The standard adult dose of ISOPTIN is: Initial dose: 80-120 mg orally three times daily; sustained-release: 120-240 mg orally once daily. IV: 5-10 mg slow IV push over 2 minutes, may repeat after 15-30 minutes. Maximum daily oral dose: 480 mg.. The standard adult dose of FROVA is: 2.5 mg orally once daily; maximum 5 mg/day.. Dosing should always be individualized based on indication, renal and hepatic function, age, and other patient factors.
No direct drug-drug interaction has been formally documented between ISOPTIN and FROVA in current clinical databases. However, individual patient risk factors including other medications, organ function, and comorbidities should always be evaluated by a qualified healthcare provider.

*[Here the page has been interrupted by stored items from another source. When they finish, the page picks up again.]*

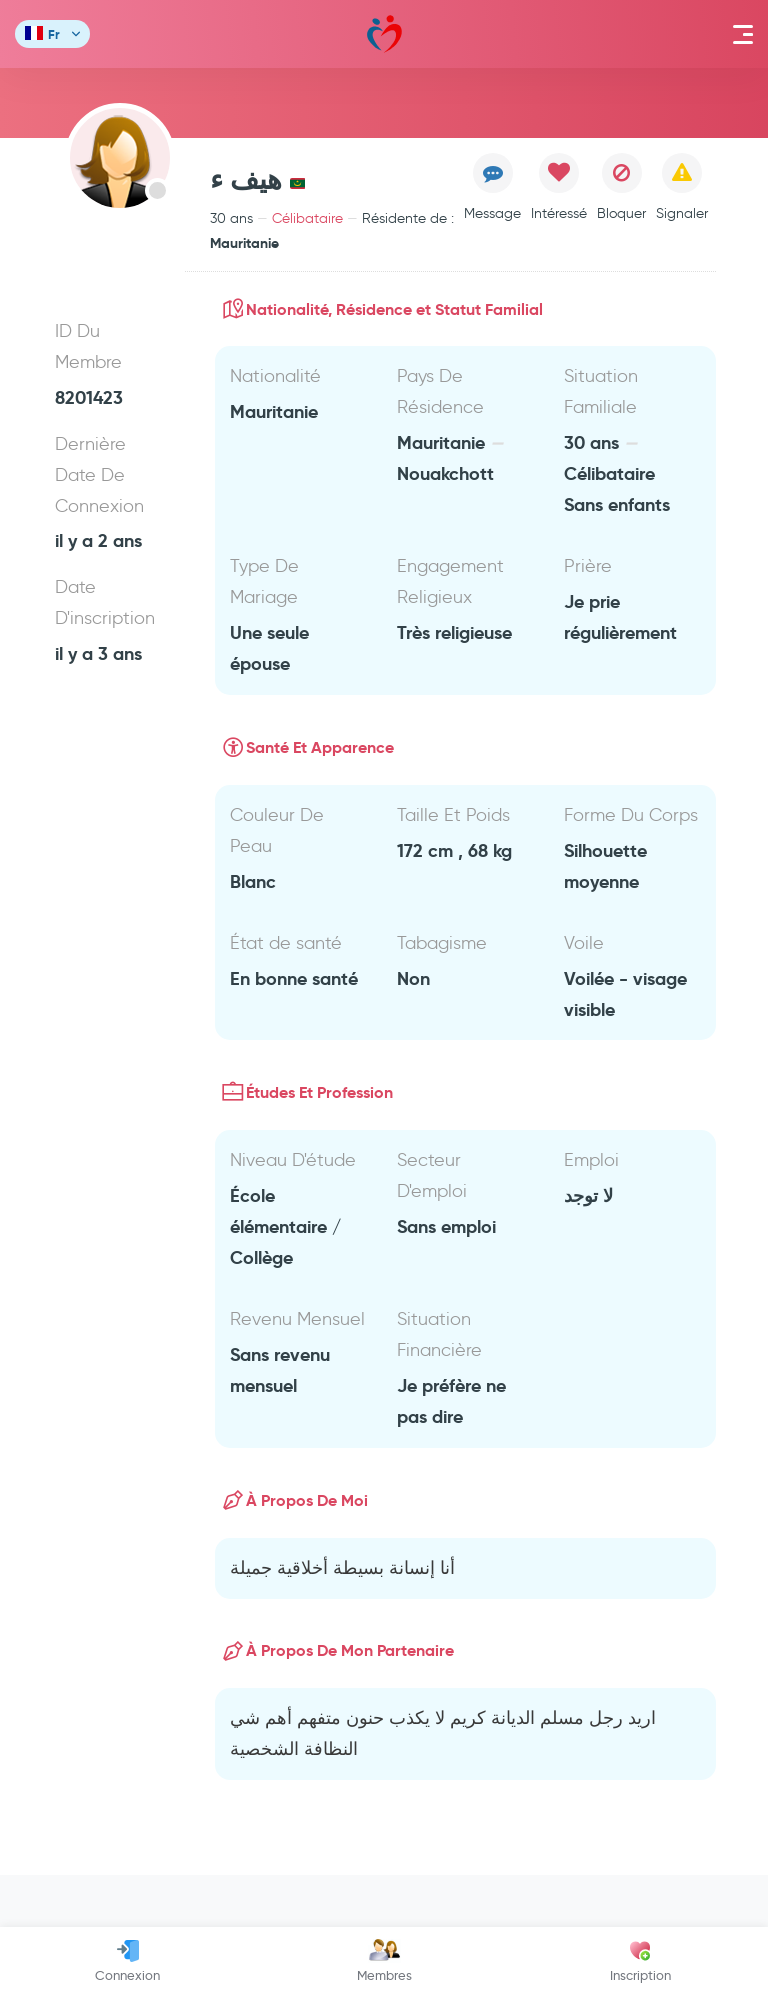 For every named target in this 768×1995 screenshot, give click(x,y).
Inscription (640, 1961)
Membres (384, 1961)
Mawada (384, 34)
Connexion (127, 1961) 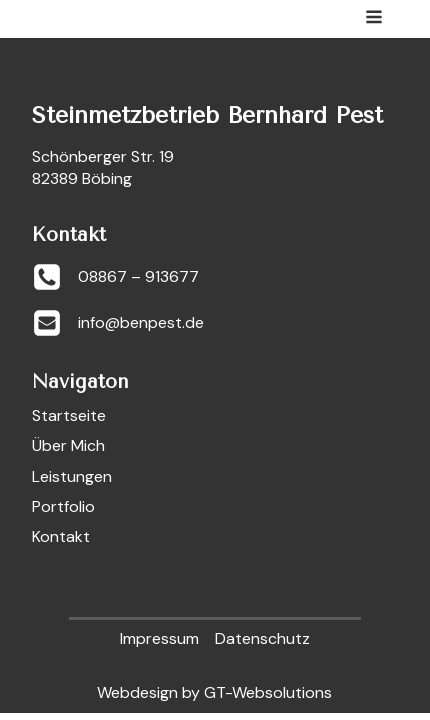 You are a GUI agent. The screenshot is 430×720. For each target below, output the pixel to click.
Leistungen (72, 476)
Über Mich (68, 445)
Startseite (69, 415)
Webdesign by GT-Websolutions (214, 692)
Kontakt (61, 536)
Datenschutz (262, 638)
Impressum (159, 638)
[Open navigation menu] (374, 19)
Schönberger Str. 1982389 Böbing (103, 167)
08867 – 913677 (138, 276)
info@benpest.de (141, 322)
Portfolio (63, 506)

The maternal-fetal safety profiles differ. ISOPTIN is classified as Category C. INSUFFICIENT DATA IN HUMANS: Animal studies show no teratogenic effects at clinically relevant doses. First trimester: case reports not indicating major malformations but risk cann. FROVA is classified as Category C. Frovatriptan is contraindicated in pregnancy due to potential fetal harm. In animal studies, frovatriptan was associated with reduced fetal weights and increased incidence of fetal. Always consult a maternal-fetal medicine specialist before taking either drug during pregnancy or lactation.